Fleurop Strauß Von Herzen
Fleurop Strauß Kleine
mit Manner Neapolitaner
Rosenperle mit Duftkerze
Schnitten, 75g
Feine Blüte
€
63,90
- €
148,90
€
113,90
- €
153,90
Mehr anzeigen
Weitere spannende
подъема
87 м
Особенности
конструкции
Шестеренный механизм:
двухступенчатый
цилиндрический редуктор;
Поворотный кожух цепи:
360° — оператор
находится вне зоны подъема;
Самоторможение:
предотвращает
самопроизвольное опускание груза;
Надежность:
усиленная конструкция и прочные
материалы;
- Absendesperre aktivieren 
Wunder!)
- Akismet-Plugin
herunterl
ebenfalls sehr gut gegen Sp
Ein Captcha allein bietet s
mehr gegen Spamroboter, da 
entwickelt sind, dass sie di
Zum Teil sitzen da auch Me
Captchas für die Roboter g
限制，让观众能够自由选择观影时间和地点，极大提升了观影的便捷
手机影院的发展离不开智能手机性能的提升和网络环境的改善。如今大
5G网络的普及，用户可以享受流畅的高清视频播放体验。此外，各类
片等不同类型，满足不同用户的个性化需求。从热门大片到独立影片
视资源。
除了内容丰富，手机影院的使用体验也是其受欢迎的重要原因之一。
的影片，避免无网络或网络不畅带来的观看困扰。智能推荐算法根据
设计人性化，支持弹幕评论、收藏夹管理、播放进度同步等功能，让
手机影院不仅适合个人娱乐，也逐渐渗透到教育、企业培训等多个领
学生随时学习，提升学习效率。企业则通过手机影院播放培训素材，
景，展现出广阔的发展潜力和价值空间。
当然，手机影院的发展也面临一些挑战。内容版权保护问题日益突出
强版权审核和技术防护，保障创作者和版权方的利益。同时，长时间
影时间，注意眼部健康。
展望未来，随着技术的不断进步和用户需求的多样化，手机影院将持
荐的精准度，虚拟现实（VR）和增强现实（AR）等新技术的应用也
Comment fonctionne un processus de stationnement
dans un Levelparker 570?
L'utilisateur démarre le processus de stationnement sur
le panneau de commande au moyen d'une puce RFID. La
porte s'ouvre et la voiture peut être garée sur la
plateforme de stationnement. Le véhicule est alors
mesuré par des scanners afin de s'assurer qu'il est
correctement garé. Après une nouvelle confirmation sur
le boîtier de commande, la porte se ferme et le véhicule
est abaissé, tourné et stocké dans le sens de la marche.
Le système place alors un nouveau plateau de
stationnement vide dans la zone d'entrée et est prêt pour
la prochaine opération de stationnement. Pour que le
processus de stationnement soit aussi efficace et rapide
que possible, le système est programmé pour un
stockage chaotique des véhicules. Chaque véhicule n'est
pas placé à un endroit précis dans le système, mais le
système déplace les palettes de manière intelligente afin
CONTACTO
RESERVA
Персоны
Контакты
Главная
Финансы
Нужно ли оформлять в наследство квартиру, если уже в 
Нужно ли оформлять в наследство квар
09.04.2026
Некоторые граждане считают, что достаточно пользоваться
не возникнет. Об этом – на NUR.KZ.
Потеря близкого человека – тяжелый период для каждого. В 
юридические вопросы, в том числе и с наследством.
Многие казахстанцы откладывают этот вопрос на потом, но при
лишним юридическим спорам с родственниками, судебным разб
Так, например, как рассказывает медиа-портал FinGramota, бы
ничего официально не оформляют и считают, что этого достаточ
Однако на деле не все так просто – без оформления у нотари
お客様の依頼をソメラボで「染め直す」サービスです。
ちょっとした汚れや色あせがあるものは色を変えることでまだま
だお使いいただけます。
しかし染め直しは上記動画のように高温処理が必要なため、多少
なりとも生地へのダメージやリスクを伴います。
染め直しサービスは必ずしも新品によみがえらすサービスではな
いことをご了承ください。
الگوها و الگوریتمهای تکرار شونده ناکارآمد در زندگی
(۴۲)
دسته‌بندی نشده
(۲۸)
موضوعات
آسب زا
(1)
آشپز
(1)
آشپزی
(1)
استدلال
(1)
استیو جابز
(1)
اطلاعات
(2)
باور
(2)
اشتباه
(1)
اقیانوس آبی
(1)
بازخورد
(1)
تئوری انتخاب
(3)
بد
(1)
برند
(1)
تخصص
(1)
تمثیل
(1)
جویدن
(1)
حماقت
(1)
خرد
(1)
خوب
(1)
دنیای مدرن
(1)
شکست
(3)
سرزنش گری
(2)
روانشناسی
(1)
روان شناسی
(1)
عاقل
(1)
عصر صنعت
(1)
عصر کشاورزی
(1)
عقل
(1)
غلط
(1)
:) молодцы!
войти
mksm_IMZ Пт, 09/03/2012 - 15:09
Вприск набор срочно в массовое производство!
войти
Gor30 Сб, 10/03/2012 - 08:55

-=-=-

#### TASK REQUIREMENTS
Could you say how many lines in the data above contain "système"? Reply with the number alone.

#### RESPONSE TO THIS EXERCISE
4